As I walked down the staircase connecting Parking Structure #5 to the main UCLA campus for the first time, I realized I had made it.
Four grueling years of full-time work and school had resulted in my joining the 4% of Latinos constituting the graduate student community. I , the son of a former illegal immigrant and a mother who had to drop out of school at 9th grade to pick strawberries, was about to begin at one of the most prestigious research universities in the nation with a full scholarship, a hefty stipend, and the not-guaranteed parking permit.
And yet it didn't hit me until I reached the bottom of the well-worn stairs how truly special this moment was.
A bit of background: I am a graduate of Anaheim High School, class of 1997, from which about 15 students out of my senior class of over 300 attended college and few teachers ever gave a damn. I nearly became a product of the school? administrative apathy; never bothering with homework and spending class time reading the sports section, I graduated with a cumulative GPA of 2.93.
College was not on my mind upon graduation. Who could blame me? Aside from an uncaring school, my family initially did not encourage my educational success. None of my aunts and uncles had even attended high school, let alone graduate; how could I expect my family's assistance in deciphering the FASFA?

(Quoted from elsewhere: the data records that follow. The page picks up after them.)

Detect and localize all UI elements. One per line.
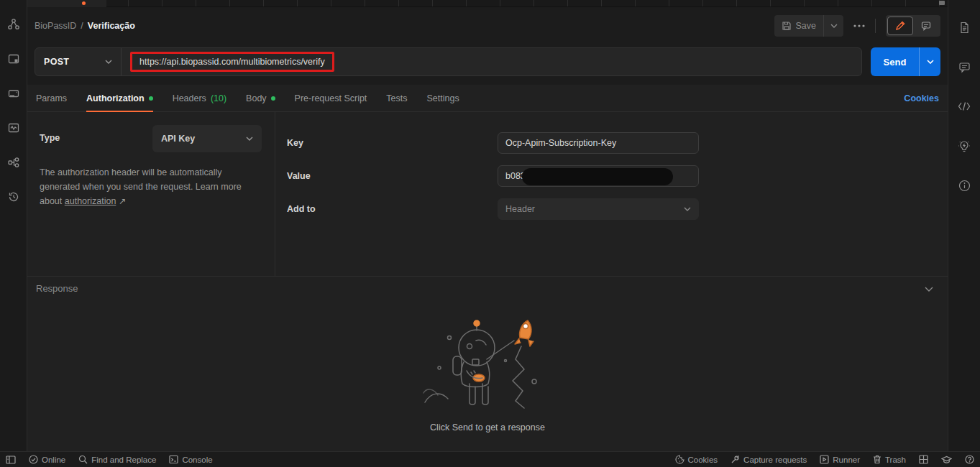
- green-dot-icon: [149, 96, 153, 101]
- add-to-select[interactable]: Header: [498, 198, 699, 220]
- window-tab-strip[interactable]: [27, 0, 948, 7]
- active-request-tab[interactable]: [27, 0, 106, 7]
- response-collapse-chevron-icon[interactable]: [925, 283, 933, 294]
- tab-settings-label: Settings: [427, 93, 459, 103]
- tab-headers-count: (10): [211, 93, 226, 103]
- api-key-key-input[interactable]: Ocp-Apim-Subscription-Key: [498, 132, 699, 154]
- send-button-label: Send: [871, 47, 919, 76]
- breadcrumb-separator: /: [81, 21, 83, 31]
- code-snippet-icon[interactable]: [956, 98, 973, 115]
- training-cap-icon[interactable]: [941, 456, 952, 464]
- help-icon[interactable]: [965, 455, 974, 464]
- capture-antenna-icon: [731, 455, 740, 464]
- api-key-value-label: Value: [287, 171, 498, 181]
- request-tabs: Params Authorization Headers (10) Body P…: [27, 85, 948, 112]
- authorization-docs-link[interactable]: authorization: [65, 196, 116, 206]
- request-url-row: POST https://api.biopassid.com/multibiom…: [27, 45, 948, 85]
- api-key-key-value: Ocp-Apim-Subscription-Key: [505, 138, 616, 148]
- chevron-down-icon: [246, 137, 253, 141]
- empty-response-message: Click Send to get a response: [430, 422, 545, 433]
- cookies-link[interactable]: Cookies: [904, 93, 939, 103]
- request-header: BioPassID / Verificação Save: [27, 7, 948, 45]
- http-method-value: POST: [44, 57, 69, 67]
- edit-documentation-toggle: [886, 15, 940, 37]
- auth-help-text: The authorization header will be automat…: [40, 165, 259, 208]
- capture-requests-button[interactable]: Capture requests: [731, 455, 807, 464]
- mock-servers-icon[interactable]: [5, 85, 22, 102]
- chevron-down-icon: [684, 207, 691, 211]
- search-icon: [78, 455, 88, 464]
- info-icon[interactable]: [956, 177, 973, 194]
- trash-button[interactable]: Trash: [873, 455, 906, 464]
- cookies-button[interactable]: Cookies: [675, 455, 718, 464]
- tab-params[interactable]: Params: [36, 85, 67, 111]
- layout-panes-icon[interactable]: [919, 455, 928, 464]
- flows-icon[interactable]: [5, 154, 22, 171]
- edit-mode-button[interactable]: [887, 17, 913, 35]
- url-highlight-annotation: https://api.biopassid.com/multibiometric…: [130, 52, 334, 72]
- documentation-icon[interactable]: [956, 19, 973, 36]
- send-button[interactable]: Send: [871, 47, 940, 76]
- auth-type-panel: Type API Key The authorization header wi…: [27, 112, 275, 276]
- astronaut-rocket-illustration: [419, 315, 556, 415]
- url-input[interactable]: https://api.biopassid.com/multibiometric…: [122, 48, 861, 75]
- save-button[interactable]: Save: [774, 15, 844, 37]
- tab-prerequest-script[interactable]: Pre-request Script: [295, 85, 367, 111]
- chevron-down-icon: [105, 60, 112, 64]
- status-bar: Online Find and Replace Console Cookies: [0, 451, 980, 467]
- tab-strip-overflow-icon[interactable]: [939, 1, 945, 5]
- send-options-chevron-icon[interactable]: [919, 47, 940, 76]
- header-separator: [875, 19, 876, 33]
- toggle-sidebar-icon[interactable]: [6, 456, 16, 464]
- breadcrumb-collection[interactable]: BioPassID: [35, 21, 76, 31]
- save-button-label: Save: [796, 21, 817, 31]
- breadcrumb-request-name[interactable]: Verificação: [88, 21, 135, 31]
- api-key-value-input[interactable]: b083: [498, 165, 699, 187]
- floppy-save-icon: [782, 21, 792, 31]
- tab-body[interactable]: Body: [246, 85, 275, 111]
- auth-type-select[interactable]: API Key: [152, 125, 262, 152]
- more-actions-button[interactable]: [853, 24, 865, 27]
- tab-settings[interactable]: Settings: [427, 85, 459, 111]
- right-context-rail: [948, 0, 980, 451]
- tab-headers-label: Headers: [173, 93, 206, 103]
- history-icon[interactable]: [5, 188, 22, 205]
- runner-label: Runner: [833, 456, 860, 464]
- lightbulb-hints-icon[interactable]: [956, 137, 973, 154]
- comment-icon: [921, 21, 931, 31]
- save-options-chevron-icon[interactable]: [823, 15, 843, 37]
- tab-headers[interactable]: Headers (10): [173, 85, 226, 111]
- authorization-editor: Type API Key The authorization header wi…: [27, 112, 948, 276]
- tab-authorization[interactable]: Authorization: [86, 85, 153, 111]
- runner-button[interactable]: Runner: [820, 455, 860, 464]
- http-method-select[interactable]: POST: [35, 48, 122, 75]
- pencil-icon: [895, 21, 905, 31]
- find-and-replace-label: Find and Replace: [91, 456, 156, 464]
- console-button[interactable]: Console: [169, 455, 212, 464]
- left-activity-rail: [0, 0, 27, 451]
- apis-icon[interactable]: [5, 16, 22, 33]
- online-status[interactable]: Online: [29, 455, 65, 464]
- breadcrumb: BioPassID / Verificação: [35, 21, 135, 31]
- api-key-key-label: Key: [287, 138, 498, 148]
- response-title: Response: [36, 283, 78, 294]
- comments-icon[interactable]: [956, 58, 973, 75]
- tab-tests-label: Tests: [386, 93, 407, 103]
- console-icon: [169, 455, 178, 464]
- add-to-label: Add to: [287, 204, 498, 214]
- online-label: Online: [42, 456, 65, 464]
- external-link-icon: ↗: [119, 196, 126, 206]
- api-key-panel: Key Ocp-Apim-Subscription-Key Value b083: [275, 112, 948, 276]
- capture-requests-label: Capture requests: [743, 456, 807, 464]
- monitors-icon[interactable]: [5, 119, 22, 137]
- response-section-header: Response: [27, 276, 948, 300]
- comments-mode-button[interactable]: [913, 17, 939, 35]
- tab-tests[interactable]: Tests: [386, 85, 407, 111]
- response-empty-area: Click Send to get a response: [27, 300, 948, 451]
- postman-app-window: BioPassID / Verificação Save: [0, 0, 980, 467]
- find-and-replace-button[interactable]: Find and Replace: [78, 455, 156, 464]
- console-label: Console: [182, 456, 212, 464]
- environments-icon[interactable]: [5, 50, 22, 68]
- request-url-text: https://api.biopassid.com/multibiometric…: [139, 57, 325, 67]
- cookies-label: Cookies: [688, 456, 718, 464]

To them, school was a hindrance to making money and starting one's life. When I finally decided to enroll in a community college, my father was so upset that he accused me of trying to ruin my family by not seeking a full-time job to help pay house bills. But my undergraduate experience transformed my family and me.

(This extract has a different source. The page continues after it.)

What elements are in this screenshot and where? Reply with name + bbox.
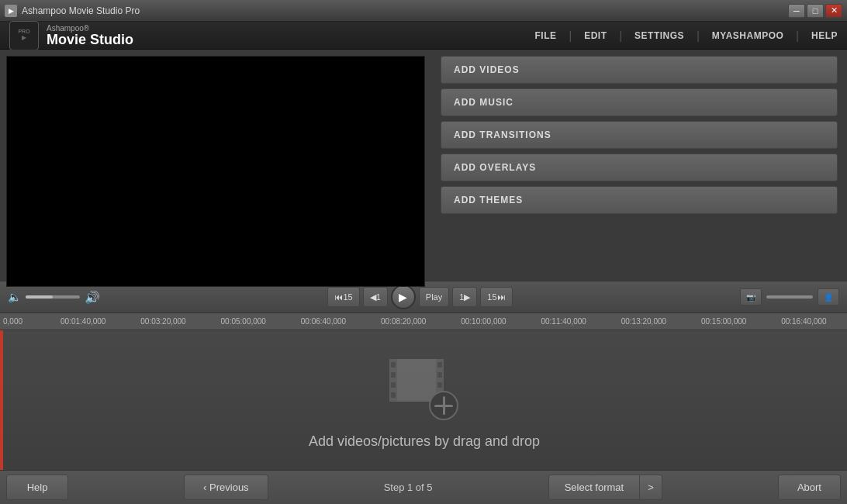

I attended Orange Coast College, transferred to Chapman University, and graduated this past May with a GPA of 3.89--all while never working less than 32 hours a week. In February, I got word of my acceptance to UCLA's graduate program in Latin American Studies.
They did not even bother with the prerequisite statement acknowledging the delivery of my application, instead sending the congratulatory letter that my father proudly mentioned to anyone within earshot for months.
Upon this background and with a mixture of excitement and anxiety I started my UCLA journey. I was entering a discipline that I plan to devote my brain to but with no academic background in it.
In addition, a relaxing commute from Anaheim to Westwood via the 91-to-605-to-105-to-405, exit Sunset Blvd., four days a week, would jangle my nerves. But I told myself that the stress would be worth it since I would succeed, become a role model for others, and make my family and loved ones proud. It hasn't been easy.
This past quarter, I had to read about 400 pages every week for my classes and was expected not only to smelt the material but also to forge it into a smart sword from which to fight other analytical giants with. This is no simple task for someone whose major undergraduate concern was Billy Wilder's shot selections, not the role of phenotypical differences in racial construction.
At the same time, I still had to meet journalism deadlines and find interesting stories. Switching from the droll writing of academia to alternative journalism's goofy musings is not easy and after a couple of failed attempts in both mediums many of my friends suggested I should reconsider my priorities, drop out of graduate school, and pursue journalism full-time.
Yet I persisted in my studies. I fell back upon the scholastic, monastic lifestyle that allowed me to succeed at Chapman and drew upon my journalism craft to offer unique perspectives on subjects that had been debated to a grinding bore in the academy long ago. My advisors (both in journalism and at UCLA) proved to be valuable resources in letting me vent and formulate my interests.
Most importantly, I loved my situation, reveling in the fact I was being paid to study rather than working full-time as I had for the past five years and still manage to piss people off in nearly weekly pieces.
Then one chilly Christmas Eve, I finally received the grades I had been waiting on: two A's in classes I was sure I had failed.
Coming about one week after my first radio interview (on KPFK? "Morning Show"), I was ecstatic. I am the first in my family and community of immigrants to attend graduate school and am succeeding with no map.
Because of me, my entire family understands the importance of education and my younger cousins are lining up, one by one, relishing the thought of college.
I should be proud; I know my parents are.